The first time I played #7 at the blue, I didn't like the how it fit in the flow of holes, it made me a little anxious....thinking WTF Tom, but the setting was nice, and the company too as we waited. Then I hit what seemed like a great shot, and it hit the green and ended up in the water. And I said I'll get you next time you SOB. I don't want Tom to fix the hole, I want to play it until I get my fair share of good bounces.
Golf holes with no uncertainty are dull, and making them appear hazardous while building concave shapes to protect golfers in the name of fun is the most boring golf of all.
Hi Don:
I will post something about #7 here and hope it does not interrupt people from posting about it on the Streamsong Blue thread.
From the first time I set foot at Streamsong, our client Rich Mack pointed over the lake at the green site for #7 and said, "What about a hole playing over to there?" Bill Coore pointedly did not have a hole there on any of this routings, though he did have what became #16 Red at the end of the lake, to a green site that was not so obvious to me or to Rich Mack.
When Bill and I did the 36-hole plan, we had the 7th Blue as a short par-3 along the tee side of the lake, not playing across. I don't think either of us really loved that idea; it might even have been one of the things that helped Bill choose to build the Red course instead. I was concerned we'd have to do something that took away from 15 Red, and then on top of that, The Mosaic Company was concerned about the safety of golfers being on the slopes of the big lake, which were not 100% stable. [When we worked near any of the lakes, the guy in the dozer had to have a life preserver.] I was really not excited about building a hole where you missed the green right, and found a sign saying you weren't allowed to go hit it.
Once it was determined we would build the Blue course, I had all of my associates down to do a walk-through, and when we looked at #7, Brian Schneider asked why I hadn't gone across the lake instead? Honestly, no one had ever looked at the green site from the current tee . . . Rich Mack had always been looking at it straight across from the line of the forward tee, which was not a good hole, and I had just dismissed the idea of a green over there. Plus of course didn't fit well into the routing.
But from the angle of the current blue tee, the scale of the hole reminded me of the 9th at Yale, and if we cleaned up the shoulder of dune that came in front of the green on the right, it wasn't an impossible carry for most golfers. It was a way more appealing option than the problematic short par-3 on the near side, apart from the walk back over the bridge. So, I suggested it to Rich Mack, knowing he would jump at it. And people sure seem to like taking photos of it.

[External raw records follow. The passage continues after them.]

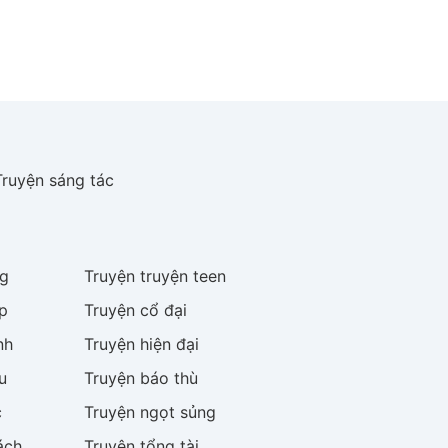
Truyện sáng tác
g
Truyện
truyện teen
p
Truyện
cổ đại
nh
Truyện
hiện đại
u
Truyện
báo thù
c
Truyện
ngọt sủng
ách
Truyện
tổng tài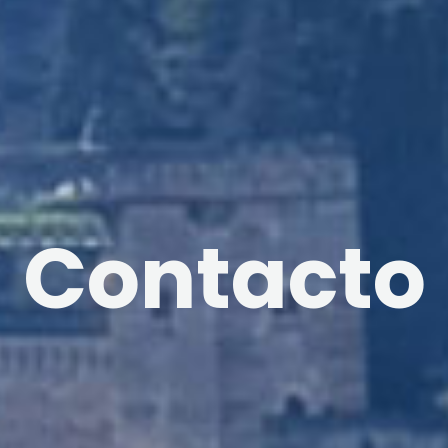
Contacto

The green is more difficult than I intended, or realized. There was a lot of slope from left to right and front to back, and Eric took a dozer over there three different times to soften it, but it's still nasty. If Mike Keiser owned the place, we'd have changed it last year when they re-grassed all of the greens [if not before then], but we've discussed it more than once and the client has always been in favor of leaving it nasty.